We experimentally determined the best-performing combination of features for each of the 15 emotions. For the majority of the emotions, lemma and trigram bag of words proved to be indispensable features. For 6 emotions, these features alone yield the best results, while for another 7 emotions, classifiers achieve the best scores with the addition of subjectivity clues. Only 2 emotions benefit from WordNet and Senti-WordNet information.
Data sparsity is a problem for some emotions. This has a direct influence on classifier performance, given that they use supervised learning and rely on positive examples of a class to learn from. All the best classifiers for emotions with an incidence of less than 20% (average number of annotations per 1000 sentences in the training data) have an F-score below 21.0, and all the best classifiers for emotions with an incidence above 20% score above 28.0. Emotions with an incidence of over 40% all score above 40.0, along with thankfulness, which proves easily learnable despite a low incidence of 20.3%. It is likely that classifier performance for the low-incidence emotions would rise considerably if more training data were obtained, without the need for new features.
In order to produce the final system output, the output each emotion’s classifier is combined into one output file. Global system performance is calculated in terms of micro-averaged F-score, which is computed globally over all annotations, whereas macro-averaged F-scores would be computed over each emotion first, and then averaged over the 15 emotions.
Because micro-averaged F-score gives equal weight to each annotation, good performance on majority classes is important, because they have a larger number of annotations and therefore influence the global F-score more. Similarly, rare emotions, if predicted correctly, only bring a small positive contribution to overall F-score. However, if there is a lot of noise in the predictions due to high recall with low precision, minority classes can have a substantial negative influence on global F-score.
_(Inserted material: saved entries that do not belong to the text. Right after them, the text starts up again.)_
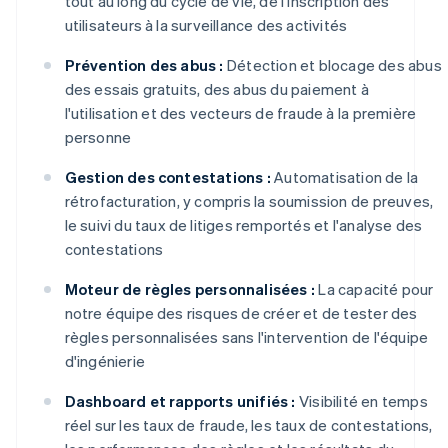
tout au long du cycle de vie, de l'inscription des
utilisateurs à la surveillance des activités
Prévention des abus :
Détection et blocage des abus
des essais gratuits, des abus du paiement à
l'utilisation et des vecteurs de fraude à la première
personne
Gestion des contestations :
Automatisation de la
rétrofacturation, y compris la soumission de preuves,
le suivi du taux de litiges remportés et l'analyse des
contestations
Moteur de règles personnalisées :
La capacité pour
notre équipe des risques de créer et de tester des
règles personnalisées sans l'intervention de l'équipe
d'ingénierie
Dashboard et rapports unifiés :
Visibilité en temps
réel sur les taux de fraude, les taux de contestations,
For this reason, we tried leaving out annotations of rare emotions, on which our classifiers performed poorly, and determined experimentally which pruned set of emotions yielded the best overall result on the training data set. This was achieved by leaving out emotions with an frequency of less than 2% (in the training set), resulting in output containing only 7 emotions: blame, guilt, hopelessness, information, instructions, love and thankfulness. The test data was then processed with classifiers trained on all the training data, using the appropriate feature set and threshold per emotion. Two versions of its output were submitted: one containing all emotions, the other containing the same pruned set of emotions.
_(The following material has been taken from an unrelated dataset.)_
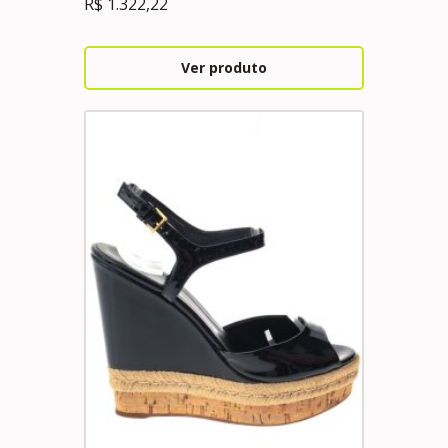
R$
1.322,22
Ver produto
presents the overall F-scores for all emotions and for the best-performing pruned set of emotions, both on the training data and on the test data. Pruning the output resulted in an increase in micro-averaged F-score of 1.93 percentage points on the training data, and 2.12 percentage points on the test data.
Micro-averaged F-scores on the training and test set for all emotions, and the 7 best-performing emotions (pruned).
The scores on the test data are 2.08 and 2.27 percentage points higher than the scores on the training data, for all emotions and pruned emotions, respectively. These increases indicate that there was no overfitting problem with the classifiers.